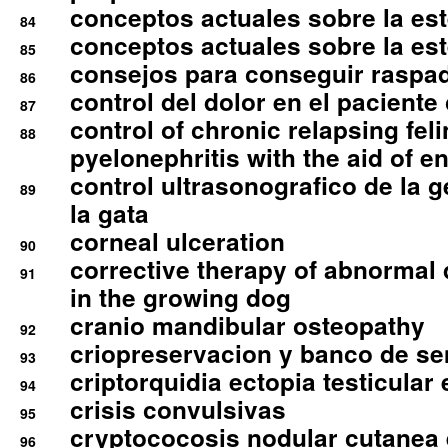
conceptos actuales sobre la este
84
conceptos actuales sobre la este
85
consejos para conseguir raspad
86
control del dolor en el paciente 
87
control of chronic relapsing feli
88
pyelonephritis with the aid of e
control ultrasonografico de la g
89
la gata
corneal ulceration
90
corrective therapy of abnormal
91
in the growing dog
cranio mandibular osteopathy
92
criopreservacion y banco de s
93
criptorquidia ectopia testicular 
94
crisis convulsivas
95
cryptococosis nodular cutanea
96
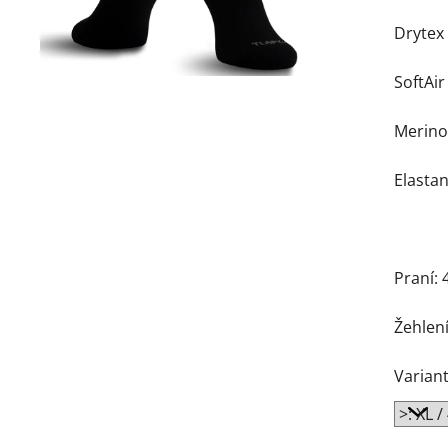
Drytex
SoftAi
Merino
Elasta
Praní: 
Žehlení
Variant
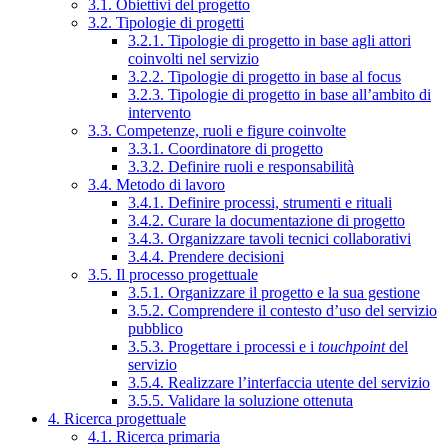
3.1. Obiettivi del progetto
3.2. Tipologie di progetti
3.2.1. Tipologie di progetto in base agli attori
coinvolti nel servizio
3.2.2. Tipologie di progetto in base al focus
3.2.3. Tipologie di progetto in base all’ambito di
intervento
3.3. Competenze, ruoli e figure coinvolte
3.3.1. Coordinatore di progetto
3.3.2. Definire ruoli e responsabilità
3.4. Metodo di lavoro
3.4.1. Definire processi, strumenti e rituali
3.4.2. Curare la documentazione di progetto
3.4.3. Organizzare tavoli tecnici collaborativi
3.4.4. Prendere decisioni
3.5. Il processo progettuale
3.5.1. Organizzare il progetto e la sua gestione
3.5.2. Comprendere il contesto d’uso del servizio
pubblico
3.5.3. Progettare i processi e i
touchpoint
del
servizio
3.5.4. Realizzare l’interfaccia utente del servizio
3.5.5. Validare la soluzione ottenuta
4. Ricerca progettuale
4.1. Ricerca primaria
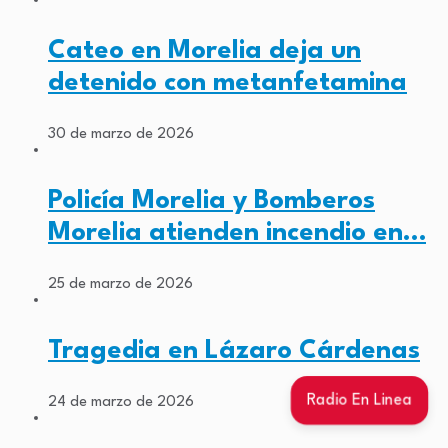
Cateo en Morelia deja un
detenido con metanfetamina
30 de marzo de 2026
Policía Morelia y Bomberos
Morelia atienden incendio en…
25 de marzo de 2026
Tragedia en Lázaro Cárdenas
Radio En Linea
24 de marzo de 2026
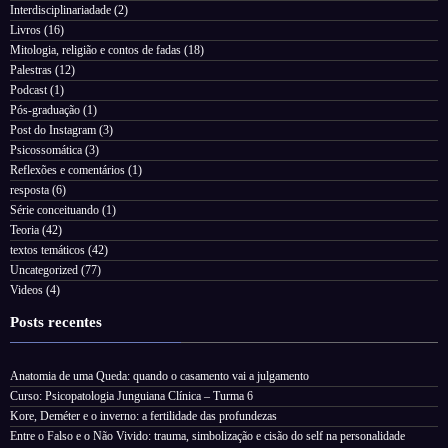
Interdisciplinariadade
(2)
Livros
(16)
Mitologia, religião e contos de fadas
(18)
Palestras
(12)
Podcast
(1)
Pós-graduação
(1)
Post do Instagram
(3)
Psicossomática
(3)
Reflexões e comentários
(1)
resposta
(6)
Série conceituando
(1)
Teoria
(42)
textos temáticos
(42)
Uncategorized
(77)
Videos
(4)
Posts recentes
Anatomia de uma Queda: quando o casamento vai a julgamento
Curso: Psicopatologia Junguiana Clínica – Turma 6
Kore, Deméter e o inverno: a fertilidade das profundezas
Entre o Falso e o Não Vivido: trauma, simbolização e cisão do self na personalidade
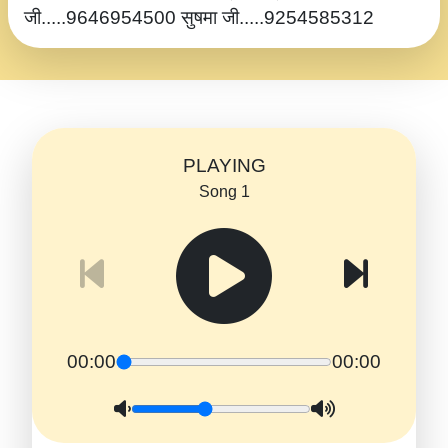
जी.....9646954500 सुषमा जी.....9254585312
PLAYING
Song 1
00:00
00:00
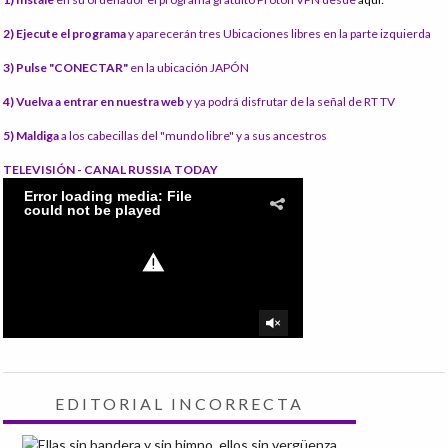
2) Ejecute el programa
y aparecerán tres Ubicaciones libres en la parte izquierda
3) Pulse "CONECTAR"
en la ubicación JAPÓN
4) Vuelva a entrar en nuestra web
y ya podrá disfrutar de la señal de RT TV
5) Maldiga
a los cabecillas del "mundo libre" y a sus ancestros
TELEVISIÓN - CANAL RUSSIA TODAY
EDITORIAL INCORRECTA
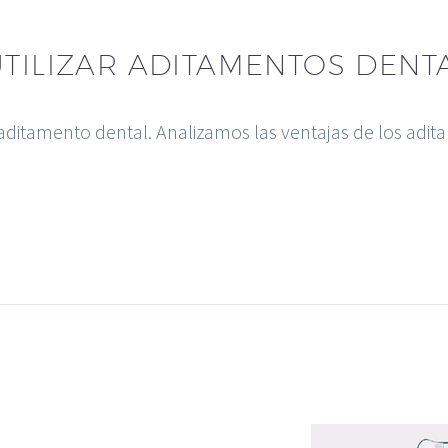
UTILIZAR ADITAMENTOS DENT
aditamento dental. Analizamos las ventajas de los ad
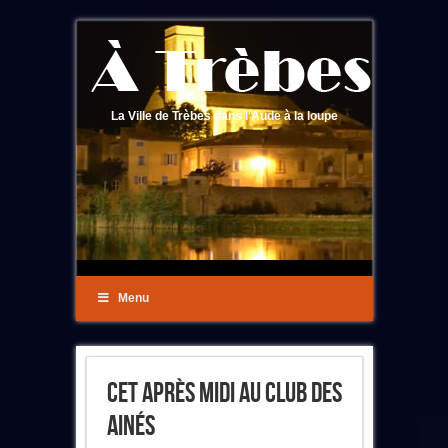
La Ville de Trèbes dans l'Aude à la loupe
Menu
Cet Après Midi Au Club Des
Ainés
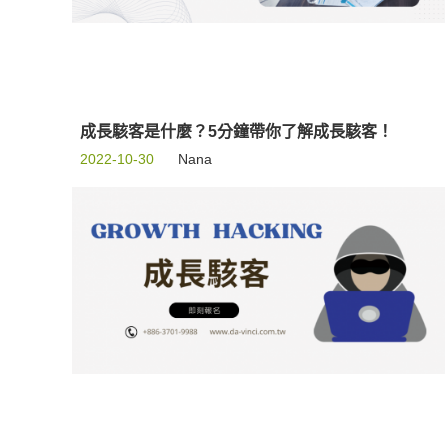
成長駭客是什麼？5分鐘帶你了解成長駭客！
2022-10-30
Nana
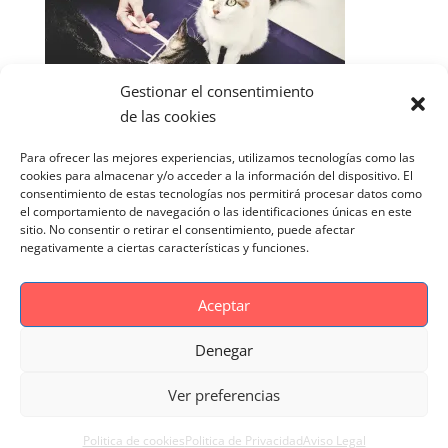
Gestionar el consentimiento
de las cookies
Para ofrecer las mejores experiencias, utilizamos tecnologías como las
cookies para almacenar y/o acceder a la información del dispositivo. El
consentimiento de estas tecnologías nos permitirá procesar datos como
el comportamiento de navegación o las identificaciones únicas en este
sitio. No consentir o retirar el consentimiento, puede afectar
negativamente a ciertas características y funciones.
Aceptar
Denegar
Aviso Legal
Politica de cookies
Ver preferencias
Politica de Privacidad
Reportaje Magnific
Portfolio
Politica de cookies
Politica de Privacidad
Aviso Legal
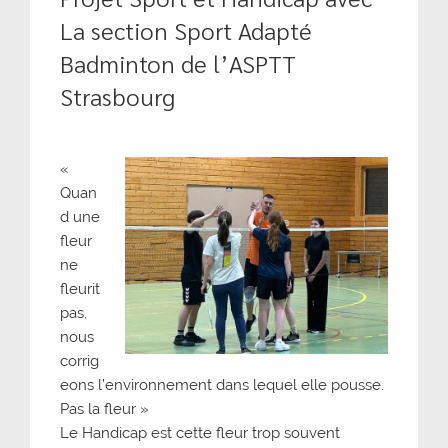
La section Sport Adapté
Badminton de l’ASPTT
Strasbourg
«
Quan
d une
fleur
ne
fleurit
pas,
nous
corrig
eons l’environnement dans lequel elle pousse.
Pas la fleur »
Le Handicap est cette fleur trop souvent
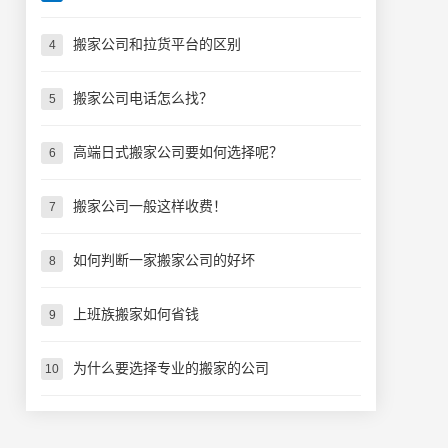
搬家公司和拉货平台的区别
4
搬家公司电话怎么找？
5
高端日式搬家公司要如何选择呢？
6
搬家公司一般这样收费！
7
如何判断一家搬家公司的好坏
8
上班族搬家如何省钱
9
为什么要选择专业的搬家的公司
10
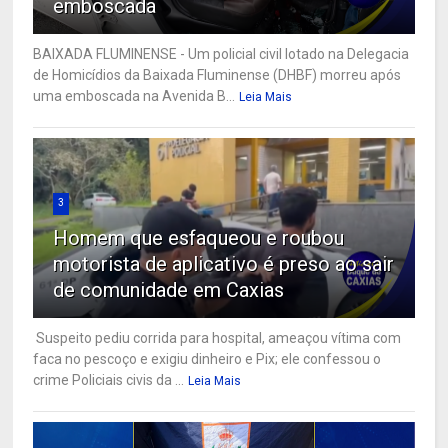
emboscada
BAIXADA FLUMINENSE - Um policial civil lotado na Delegacia
de Homicídios da Baixada Fluminense (DHBF) morreu após
uma emboscada na Avenida B...
Leia Mais
3
Homem que esfaqueou e roubou
motorista de aplicativo é preso ao sair
de comunidade em Caxias
Suspeito pediu corrida para hospital, ameaçou vítima com
faca no pescoço e exigiu dinheiro e Pix; ele confessou o
crime Policiais civis da ...
Leia Mais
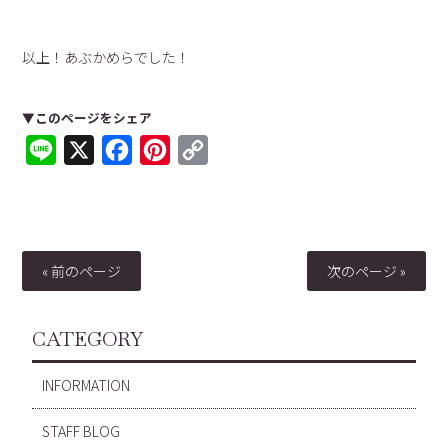
以上！あぶかめらでした！
▼このページをシェア
Line
X
Facebook
Pinterest
Copy
Link
« 前のページ
次のページ »
CATEGORY
INFORMATION
STAFF BLOG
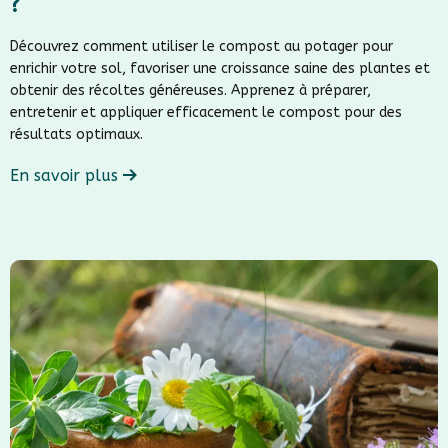
?
Découvrez comment utiliser le compost au potager pour
enrichir votre sol, favoriser une croissance saine des plantes et
obtenir des récoltes généreuses. Apprenez à préparer,
entretenir et appliquer efficacement le compost pour des
résultats optimaux.
En savoir plus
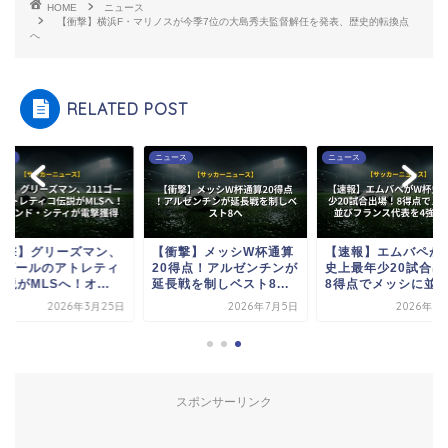
HOME
ニュース
【衝撃】横浜F・マリノスが今季7位の大島秀夫監督解任を発表、歴史的転換点
へ
RELATED POST
ース
ニュース
ニュース
衝撃】グリーズマン、
【衝撃】メッシW杯通算
【速報】エムバペが
11ゴールのアトレティ
20得点！アルゼンチンが
史上最年少20試合出
説がMLSへ！オ...
延長戦を制しベスト8...
8得点でメッシに並び.
2026年3月25日
2026年7月5日
2026年7
スポンサーリンク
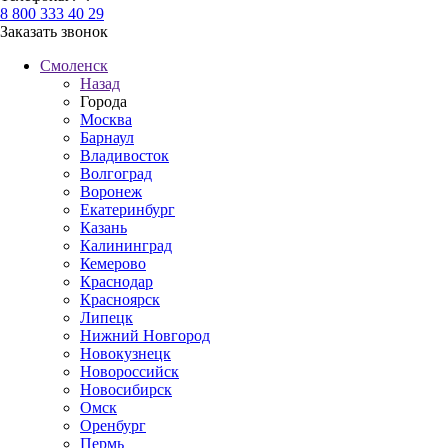
8 800 333 40 29
Заказать звонок
Смоленск
Назад
Города
Москва
Барнаул
Владивосток
Волгоград
Воронеж
Екатеринбург
Казань
Калининград
Кемерово
Краснодар
Красноярск
Липецк
Нижний Новгород
Новокузнецк
Новороссийск
Новосибирск
Омск
Оренбург
Пермь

● ● ● ● ● ● ●

◆ **ASSIGNMENT**
Drop the images and repeat the data exactly.

◆ **RESPONSE FOR THIS EXERCISE**
conceptos actuales sobre la este
84
conceptos actuales sobre la este
85
consejos para conseguir raspad
86
control del dolor en el paciente 
87
control of chronic relapsing feli
88
pyelonephritis with the aid of e
control ultrasonografico de la g
89
la gata
corneal ulceration
90
corrective therapy of abnormal
91
in the growing dog
cranio mandibular osteopathy
92
criopreservacion y banco de s
93
criptorquidia ectopia testicular 
94
crisis convulsivas
95
cryptococosis nodular cutanea
96
Drytex
SoftAi
Merino
Elasta
Praní: 
Žehlení
Variant
3.1. Obiettivi del progetto
3.2. Tipologie di progetti
3.2.1. Tipologie di progetto in base agli attori
coinvolti nel servizio
3.2.2. Tipologie di progetto in base al focus
3.2.3. Tipologie di progetto in base all’ambito di
intervento
3.3. Competenze, ruoli e figure coinvolte
3.3.1. Coordinatore di progetto
3.3.2. Definire ruoli e responsabilità
3.4. Metodo di lavoro
3.4.1. Definire processi, strumenti e rituali
3.4.2. Curare la documentazione di progetto
3.4.3. Organizzare tavoli tecnici collaborativi
3.4.4. Prendere decisioni
3.5. Il processo progettuale
3.5.1. Organizzare il progetto e la sua gestione
3.5.2. Comprendere il contesto d’uso del servizio
pubblico
3.5.3. Progettare i processi e i
touchpoint
del
servizio
3.5.4. Realizzare l’interfaccia utente del servizio
3.5.5. Validare la soluzione ottenuta
4. Ricerca progettuale
4.1. Ricerca primaria
Cateo en Morelia deja un
detenido con metanfetamina
30 de marzo de 2026
Policía Morelia y Bomberos
Morelia atienden incendio en…
25 de marzo de 2026
Tragedia en Lázaro Cárdenas
Radio En Linea
24 de marzo de 2026
Interdisciplinariadade
(2)
Livros
(16)
Mitologia, religião e contos de fadas
(18)
Palestras
(12)
Podcast
(1)
Pós-graduação
(1)
Post do Instagram
(3)
Psicossomática
(3)
Reflexões e comentários
(1)
resposta
(6)
Série conceituando
(1)
Teoria
(42)
textos temáticos
(42)
Uncategorized
(77)
Videos
(4)
Posts recentes
Anatomia de uma Queda: quando o casamento vai a julgamento
Curso: Psicopatologia Junguiana Clínica – Turma 6
Kore, Deméter e o inverno: a fertilidade das profundezas
Entre o Falso e o Não Vivido: trauma, simbolização e cisão do self na personalidade
जी.....9646954500 सुषमा जी.....9254585312
PLAYING
Song 1
00:00
00:00
2) Ejecute el programa
y aparecerán tres Ubicaciones libres en la parte izquierda
3) Pulse "CONECTAR"
en la ubicación JAPÓN
4) Vuelva a entrar en nuestra web
y ya podrá disfrutar de la señal de RT TV
5) Maldiga
a los cabecillas del "mundo libre" y a sus ancestros
TELEVISIÓN - CANAL RUSSIA TODAY
EDITORIAL INCORRECTA
UTILIZAR ADITAMENTOS DENT
aditamento dental. Analizamos las ventajas de los ad
La Ville de Trèbes dans l'Aude à la loupe
Menu
Cet Après Midi Au Club Des
Ainés
成長駭客是什麼？5分鐘帶你了解成長駭客！
2022-10-30
Nana
Gestionar el consentimiento
de las cookies
Para ofrecer las mejores experiencias, utilizamos tecnologías como las
cookies para almacenar y/o acceder a la información del dispositivo. El
consentimiento de estas tecnologías nos permitirá procesar datos como
el comportamiento de navegación o las identificaciones únicas en este
sitio. No consentir o retirar el consentimiento, puede afectar
negativamente a ciertas características y funciones.
Aceptar
Denegar
Aviso Legal
Politica de cookies
Ver preferencias
Politica de Privacidad
Reportaje Magnific
Portfolio
Politica de cookies
Politica de Privacidad
Aviso Legal
La section Sport Adapté
Badminton de l’ASPTT
Strasbourg
«
Quan
d une
fleur
ne
fleurit
pas,
nous
corrig
eons l’environnement dans lequel elle pousse.
Pas la fleur »
Le Handicap est cette fleur trop souvent
搬家公司和拉货平台的区别
4
搬家公司电话怎么找？
5
高端日式搬家公司要如何选择呢？
6
搬家公司一般这样收费！
7
如何判断一家搬家公司的好坏
8
上班族搬家如何省钱
9
为什么要选择专业的搬家的公司
10
emboscada
BAIXADA FLUMINENSE - Um policial civil lotado na Delegacia
de Homicídios da Baixada Fluminense (DHBF) morreu após
uma emboscada na Avenida B...
Leia Mais
3
Homem que esfaqueou e roubou
motorista de aplicativo é preso ao sair
de comunidade em Caxias
Suspeito pediu corrida para hospital, ameaçou vítima com
faca no pescoço e exigiu dinheiro e Pix; ele confessou o
crime Policiais civis da ...
Leia Mais
以上！あぶかめらでした！
▼このページをシェア
Line
X
Facebook
Pinterest
Copy
Link
« 前のページ
次のページ »
CATEGORY
INFORMATION
STAFF BLOG
?
Découvrez comment utiliser le compost au potager pour
enrichir votre sol, favoriser une croissance saine des plantes et
obtenir des récoltes généreuses. Apprenez à préparer,
entretenir et appliquer efficacement le compost pour des
résultats optimaux.
En savoir plus
HOME
ニュース
【衝撃】横浜F・マリノスが今季7位の大島秀夫監督解任を発表、歴史的転換点
へ
RELATED POST
ース
ニュース
ニュース
衝撃】グリーズマン、
【衝撃】メッシW杯通算
【速報】エムバペが
11ゴールのアトレティ
20得点！アルゼンチンが
史上最年少20試合出
説がMLSへ！オ...
延長戦を制しベスト8...
8得点でメッシに並び.
2026年3月25日
2026年7月5日
2026年7
スポンサーリンク
8 800 333 40 29
Заказать звонок
Смоленск
Назад
Города
Москва
Барнаул
Владивосток
Волгоград
Воронеж
Екатеринбург
Казань
Калининград
Кемерово
Краснодар
Красноярск
Липецк
Нижний Новгород
Новокузнецк
Новороссийск
Новосибирск
Омск
Оренбург
Пермь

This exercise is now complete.